A California Assembly committee has passed a bill that would grant tribal casinos and other parties the right to sue the state's cardrooms over controversial TPPP (third-party proposition player) card games, in the face of opposition from the cardrooms and their supporters.
The Assembly's Standing Committee on Governmental Organization passed Senate Bill 549 by a surprisingly wide 15-1 (with five abstentions) margin last week, sending the bill on to the Assembly's Committee on Appropriations for further debate.
SB 549's committee passage occurred despite over 100 protesters picketing outside California's state capitol building in Sacramento as the vote occurred. The protesters included cardroom management and employees and prominent city officials from several of the cities where cardrooms are located.

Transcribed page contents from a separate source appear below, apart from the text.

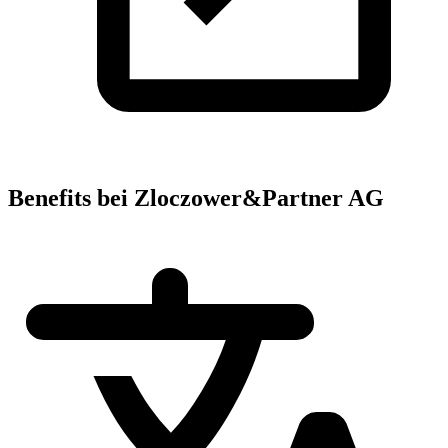
Benefits bei Zloczower&Partner AG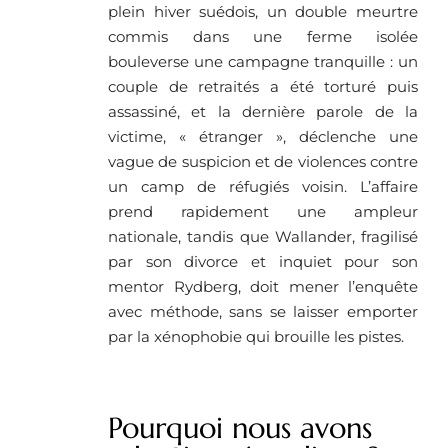
plein hiver suédois, un double meurtre
commis dans une ferme isolée
bouleverse une campagne tranquille : un
couple de retraités a été torturé puis
assassiné, et la dernière parole de la
victime, « étranger », déclenche une
vague de suspicion et de violences contre
un camp de réfugiés voisin. L’affaire
prend rapidement une ampleur
nationale, tandis que Wallander, fragilisé
par son divorce et inquiet pour son
mentor Rydberg, doit mener l’enquête
avec méthode, sans se laisser emporter
par la xénophobie qui brouille les pistes.
Pourquoi nous avons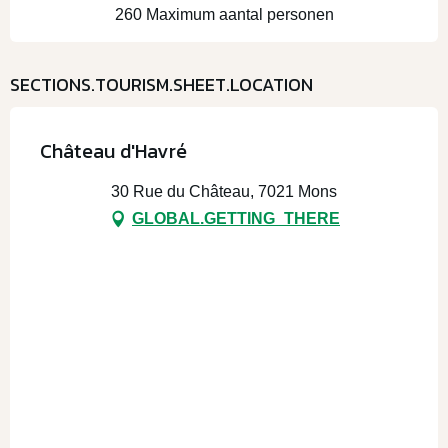
260 Maximum aantal personen
SECTIONS.TOURISM.SHEET.LOCATION
Château d'Havré
30 Rue du Château, 7021 Mons
GLOBAL.GETTING_THERE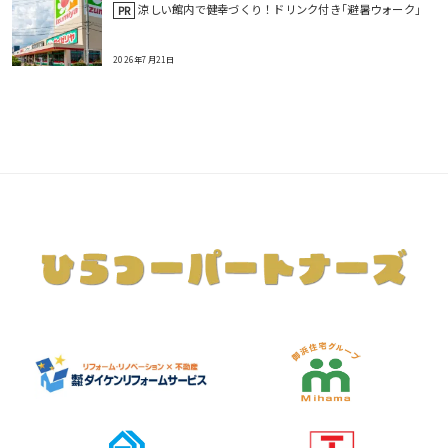
涼しい館内で健幸づくり！ドリンク付き｢避暑ウォーク｣
PR
2026年7月21日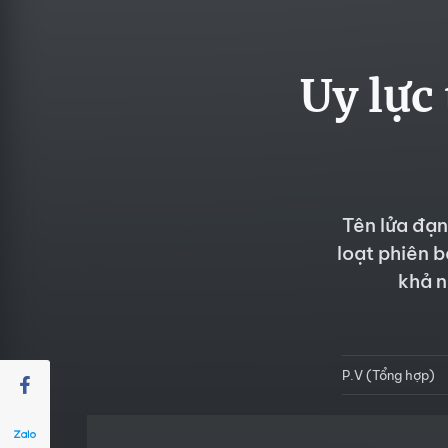
Uy lực
Tên lửa đạ
loạt phiên 
khả n
P.V (Tổng hợp)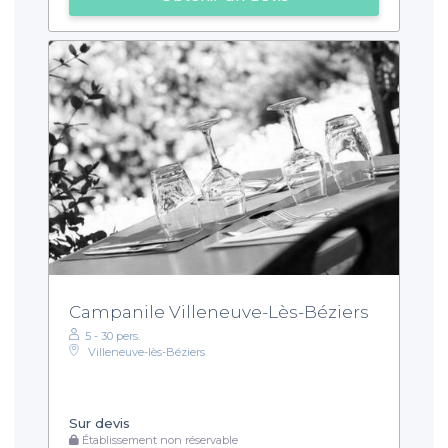
Campanile Villeneuve-Lès-Béziers
5 - 30 pers.
Villeneuve-lès-Béziers
Sur devis
Établissement non réservable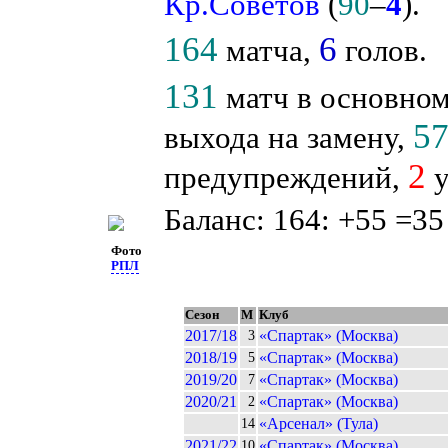
Кр.Советов
(
90
–
4
).
164
6
матча,
голов.
131
матч в основном
5
выхода на замену,
2
предупреждений,
у
Баланс: 164: +55 =35
Фото
РПЛ
Сезон
М
Клуб
2017/18
«Спартак» (Москва)
3
2018/19
«Спартак» (Москва)
5
2019/20
«Спартак» (Москва)
7
2020/21
«Спартак» (Москва)
2
«Арсенал» (Тула)
14
2021/22
«Спартак» (Москва)
10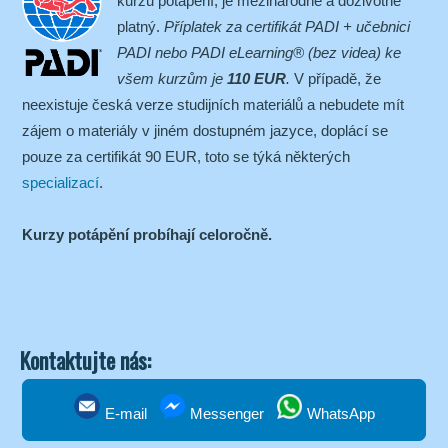
kurzu potápění, je mezinárodně a doživotně
platný.
Příplatek za certifikát PADI + učebnici
PADI nebo PADI eLearning® (bez videa) ke
všem kurzům je
110 EUR
.
V případě, že
neexistuje česká verze studijních materiálů a nebudete mít
zájem o materiály v jiném dostupném jazyce, doplácí se
pouze za certifikát 90 EUR, toto se týká některých
specializací
.
Kurzy potápění probíhají celoročně.
Kontaktujte nás:
E-mail
Messenger
WhatsApp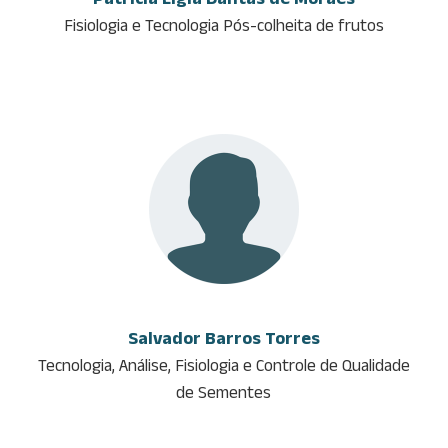
Fisiologia e Tecnologia Pós-colheita de frutos
Salvador Barros Torres
Tecnologia, Análise, Fisiologia e Controle de Qualidade
de Sementes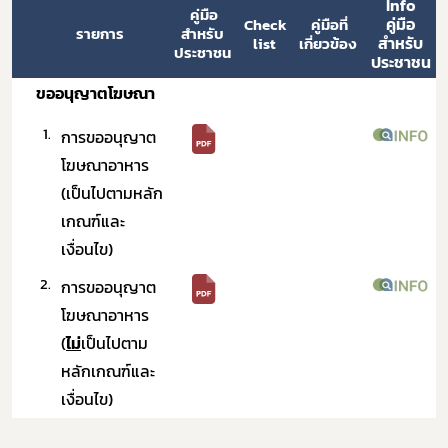
Info
 ​คู่มือ
คู่มือ
​ ​​Check 
​คู่มือที่
รายการ
สำหรับ
สำหรับ
list
เกี่ยวข้อง​ ​
ประชาชน
ประชาชน
ขออนุญาตโฆษณา
1.
การขออนุญาต
โฆษณาอาหาร
(เป็นไปตามหลัก
เกณฑ์และ
เงื่อนไข)
2.
การขออนุญาต
โฆษณาอาหาร
(
ไม่
เป็นไปตาม
หลักเกณฑ์และ
เงื่อนไข)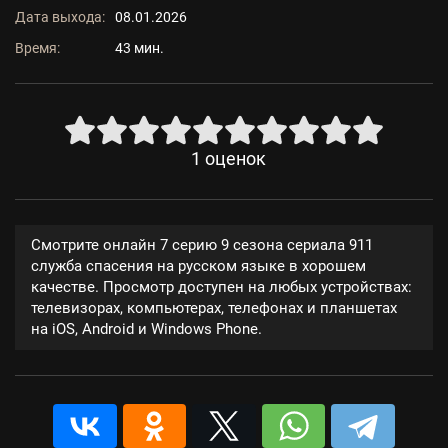
Дата выхода:
08.01.2026
Время:
43 мин.
1
оценок
Смотрите онлайн 7 серию 9 сезона сериала 911
служба спасения на русском языке в хорошем
качестве. Просмотр доступен на любых устройствах:
телевизорах, компьютерах, телефонах и планшетах
на iOS, Android и Windows Phone.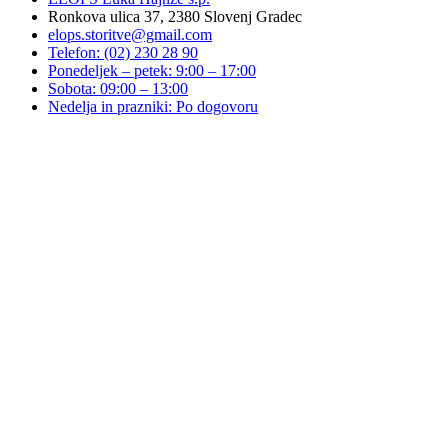
Ronkova ulica 37, 2380 Slovenj Gradec
elops.storitve@gmail.com
Telefon: (02) 230 28 90
Ponedeljek – petek: 9:00 – 17:00
Sobota: 09:00 – 13:00
Nedelja in prazniki: Po dogovoru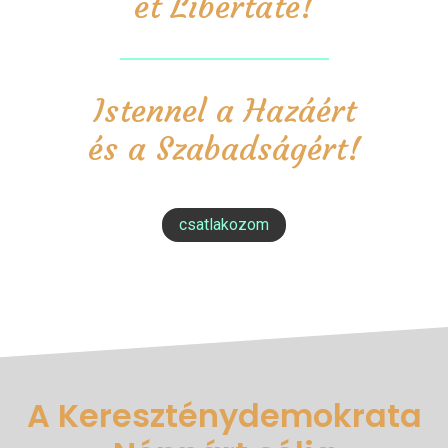
et Libertate!
Istennel a Hazáért
és a Szabadságért!
csatlakozom
A Kereszténydemokrata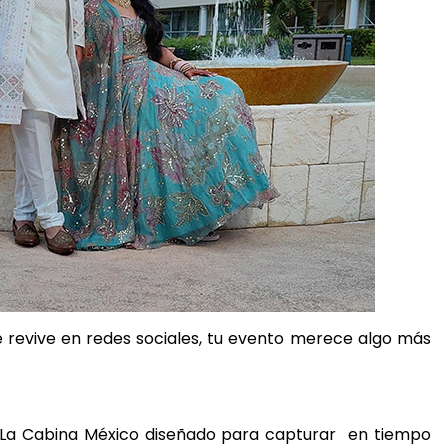
 revive en redes sociales, tu evento merece algo más
de La Cabina México diseñado para capturar en tiempo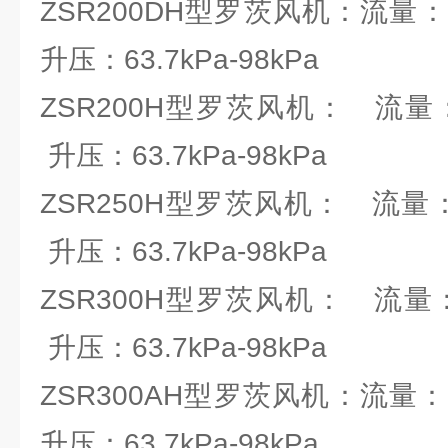
ZSR200DH型罗茨风机：流量：19.
升压：63.7kPa-98kPa
ZSR200H型罗茨风机： 流量：25.
升压：63.7kPa-98kPa
ZSR250H型罗茨风机： 流量：58
升压：63.7kPa-98kPa
ZSR300H型罗茨风机： 流量：83.
升压：63.7kPa-98kPa
ZSR300AH型罗茨风机：流量：66.
升压：63.7kPa-98kPa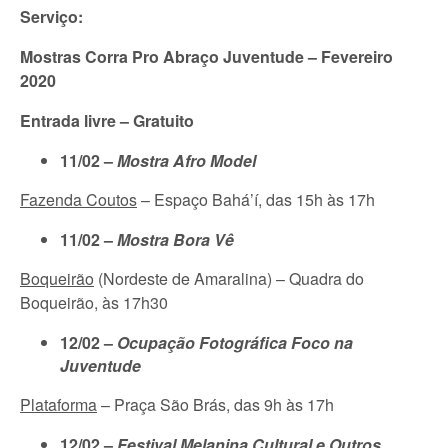
Serviço:
Mostras Corra Pro Abraço Juventude – Fevereiro
2020
Entrada livre – Gratuito
11/02 –
Mostra Afro Model
Fazenda Coutos
– Espaço Bahá’í, das 15h às 17h
11/02 –
Mostra Bora Vê
Boqueirão
(Nordeste de Amaralina) – Quadra do
Boqueirão, às 17h30
12/02 –
Ocupação Fotográfica Foco na
Juventude
Plataforma
– Praça São Brás, das 9h às 17h
12/02 –
Festival Melanina Cultural e Outros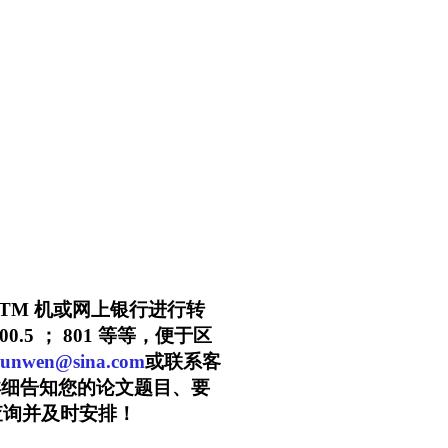
ATM 机或网上银行进行转
5 ； 801 等等，便于区
lunwen@sina.com
或联系客
详细告知您的论文题目、要
查询并及时安排！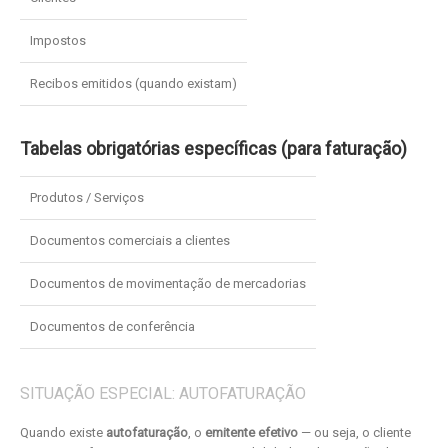
Impostos
Recibos emitidos (quando existam)
Tabelas obrigatórias específicas (para faturação)
Produtos / Serviços
Documentos comerciais a clientes
Documentos de movimentação de mercadorias
Documentos de conferência
SITUAÇÃO ESPECIAL: AUTOFATURAÇÃO
Quando existe
autofaturação
, o
emitente efetivo
— ou seja, o cliente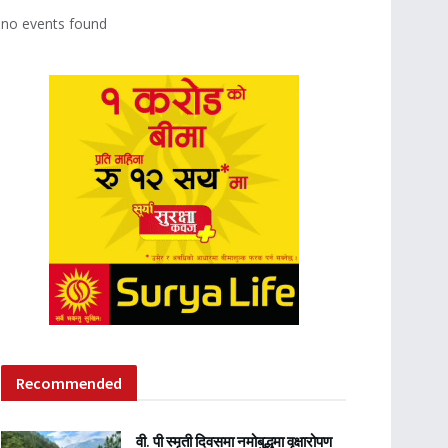
no events found
Recommended
वी. पी स्मृती दिवसमा नमोबुद्धमा वृक्षारोपण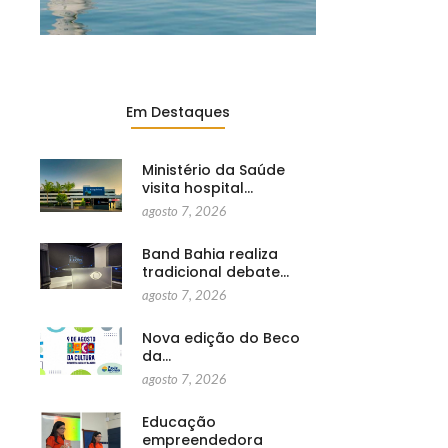
Em Destaques
Ministério da Saúde
visita hospital…
agosto 7, 2026
Band Bahia realiza
tradicional debate…
agosto 7, 2026
Nova edição do Beco
da…
agosto 7, 2026
Educação
empreendedora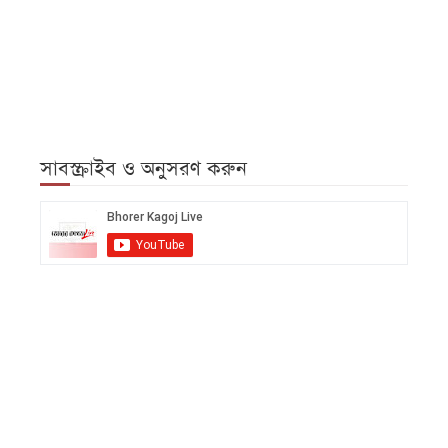
সাবস্ক্রাইব ও অনুসরণ করুন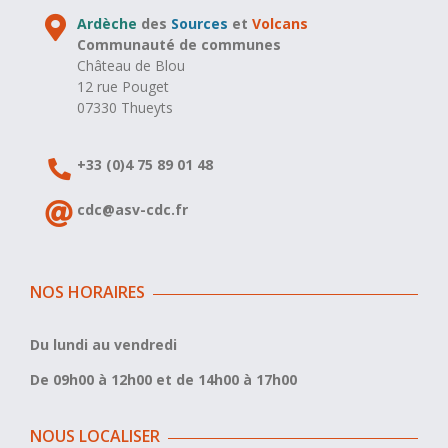
Ardèche
des
Sources
et
Volcans
Communauté de communes
Château de Blou
12 rue Pouget
07330 Thueyts
+33 (0)4 75 89 01 48
cdc@asv-cdc.fr
NOS HORAIRES
Du lundi au vendredi
De 09h00 à 12h00 et de 14h00 à 17h00
NOUS LOCALISER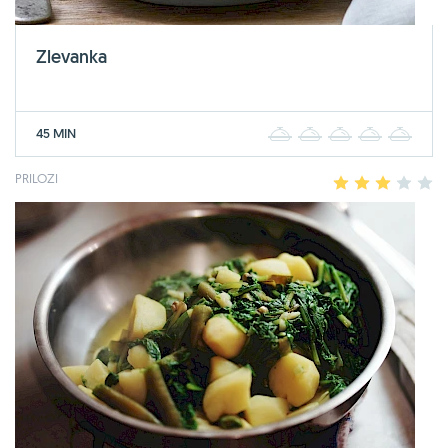
Zlevanka
45 MIN
1
2
3
4
5
PRILOZI
1
2
3
4
5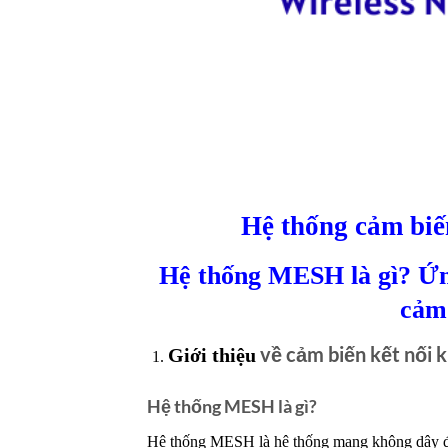
Hệ thống cảm biế
Hệ thống MESH là gì? Ứn
cảm 
về cảm biến kết nối 
Giới thiệu
Hệ thống MESH là gì?
Hệ thống MESH là hệ thống mạng không dây đượ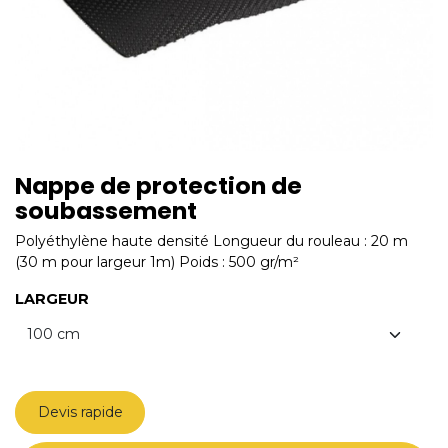
Nappe de protection de
soubassement
Polyéthylène haute densité Longueur du rouleau : 20 m
(30 m pour largeur 1m) Poids : 500 gr/m²
LARGEUR
Devis rapide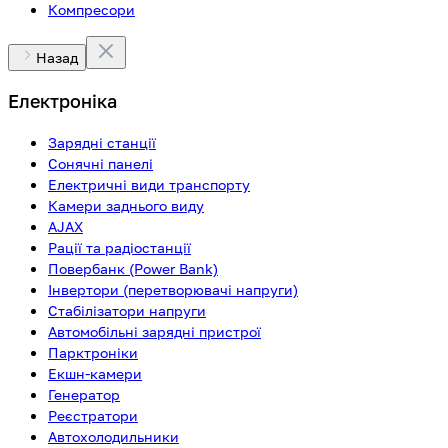
Компресори
Назад
Електроніка
Зарядні станції
Сонячні панелі
Електричні види транспорту
Камери заднього виду
AJAX
Рації та радіостанції
Повербанк (Power Bank)
Інвертори (перетворювачі напруги)
Стабілізатори напруги
Автомобільні зарядні пристрої
Парктроніки
Екшн-камери
Генератор
Реєстратори
Автохолодильники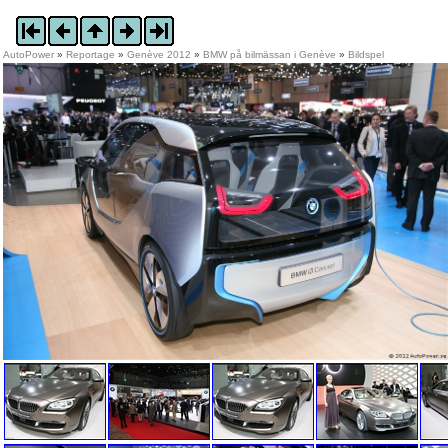
AutoPower
»
Reportage
»
Genève 2012
»
BMW på bilmässan i Genève
»
Bildspel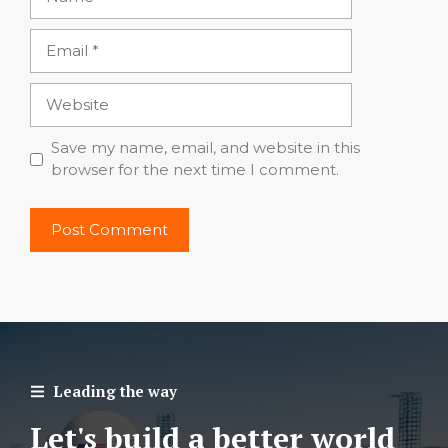
Email
Website
Save my name, email, and website in this
browser for the next time I comment.
Leading the way
Let's build a better world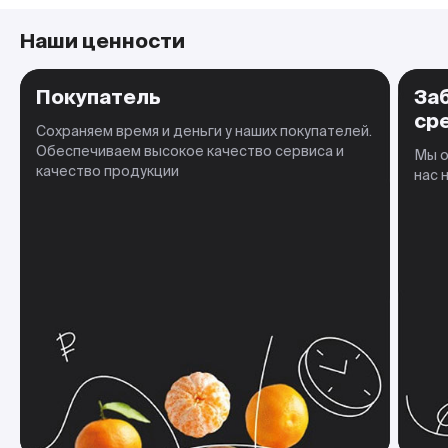
Наши ценности
Покупатель
За
ср
Сохраняем время и деньги у наших покупателей.
Обеспечиваем высокое качество сервиса и
Мы о
качество продукции
нас 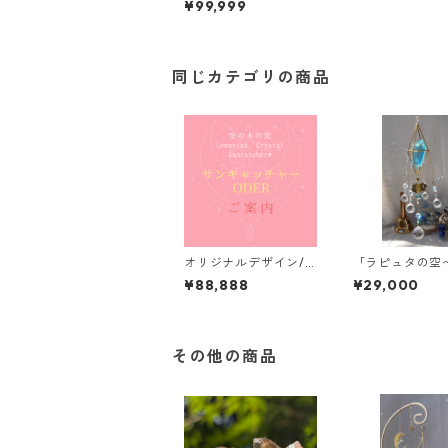
¥99,999
ツ・ダブルポイント・
カスタムオーダー※い
くよ様以外の方はご購
入されませんようご注
意ください。
同じカテゴリの商品
オリジナルデザイン/
「ラピュタの空
クリスタルサンキャッ
雲の間に〜」【
¥88,888
¥29,000
チャー加工/ご案内
の実 Lemurian
alSuncatcher
その他の商品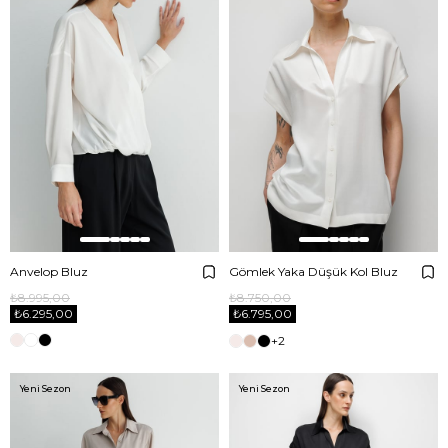
Anvelop Bluz
Gömlek Yaka Düşük Kol Bluz
₺8.995,00
₺8.750,00
₺6.295,00
₺6.795,00
+2
Yeni Sezon
Yeni Sezon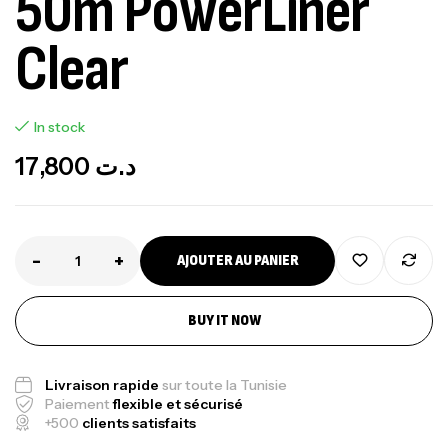
50m PowerLiner
Clear
In stock
17,800
د.ت
-
+
AJOUTER AU PANIER
BUY IT NOW
Livraison rapide
sur toute la Tunisie
Paiement
flexible et sécurisé
+500
clients satisfaits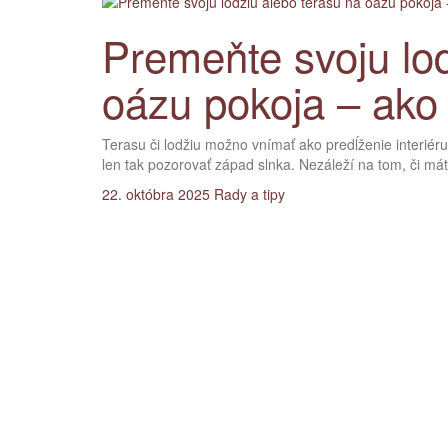
Premeňte svoju lod
oázu pokoja – ako
Terasu či lodžiu možno vnímať ako predĺženie interiéru
len tak pozorovať západ slnka. Nezáleží na tom, či má
22. októbra 2025
Rady a tipy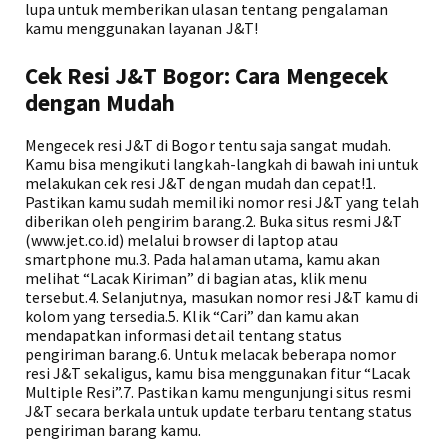
lupa untuk memberikan ulasan tentang pengalaman
kamu menggunakan layanan J&T!
Cek Resi J&T Bogor: Cara Mengecek
dengan Mudah
Mengecek resi J&T di Bogor tentu saja sangat mudah.
Kamu bisa mengikuti langkah-langkah di bawah ini untuk
melakukan cek resi J&T dengan mudah dan cepat!1.
Pastikan kamu sudah memiliki nomor resi J&T yang telah
diberikan oleh pengirim barang.2. Buka situs resmi J&T
(www.jet.co.id) melalui browser di laptop atau
smartphone mu.3. Pada halaman utama, kamu akan
melihat “Lacak Kiriman” di bagian atas, klik menu
tersebut.4. Selanjutnya, masukan nomor resi J&T kamu di
kolom yang tersedia.5. Klik “Cari” dan kamu akan
mendapatkan informasi detail tentang status
pengiriman barang.6. Untuk melacak beberapa nomor
resi J&T sekaligus, kamu bisa menggunakan fitur “Lacak
Multiple Resi”.7. Pastikan kamu mengunjungi situs resmi
J&T secara berkala untuk update terbaru tentang status
pengiriman barang kamu.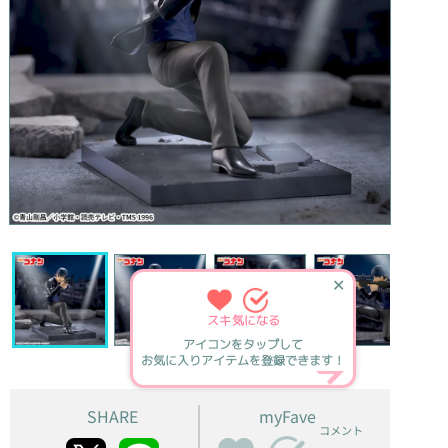
✕
スキ
気になる
アイコンをタップして
お気に入りアイテムを登録できます！
SHARE
myFave
コメント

Loss of jobs and revenue feared
The bill's opponents have cried foul over the impact of the measure, which is now titled the "Tribal Nations Access to Justice Act". The bill would allow the tribes to re-litigate the legality of several of the disputed games, in which the tribal coalition backing SB 549 asserts that the de facto banking of the games by the cardrooms is illegal, despite the use of a workaround that has repeatedly been approved by California's gaming regulators.
The cardroom-friendly protests cite not only the existing legality of the games, but the massive economic impact should SB 549 become law. As reported on previously by PokerOrg, many cardrooms could be forced to downsize if certain card games were barred, and numerous smaller rooms could be forced out of business entirely. Cities hosting the cardrooms could collectively see revenue losses totaling tens of millions of dollars each year.
SB 549 would allow the well-funded tribal casinos to launch expensive litigation against any room offering TPPP games, while also exempting the California Gambling Control Commission from any adjudged damages, and its passage would almost certainly trigger secondary litigation on the constitutional legality of the bill.
“SB 549 is a bill that will negatively harm many of our cities who have cardrooms located in their communities," said Marcel Rodarte, executive director for the California Contracts Cities Association, which backs the rooms' existence and legality of the games. "Cardrooms are an integral part of our cities as they provide jobs.”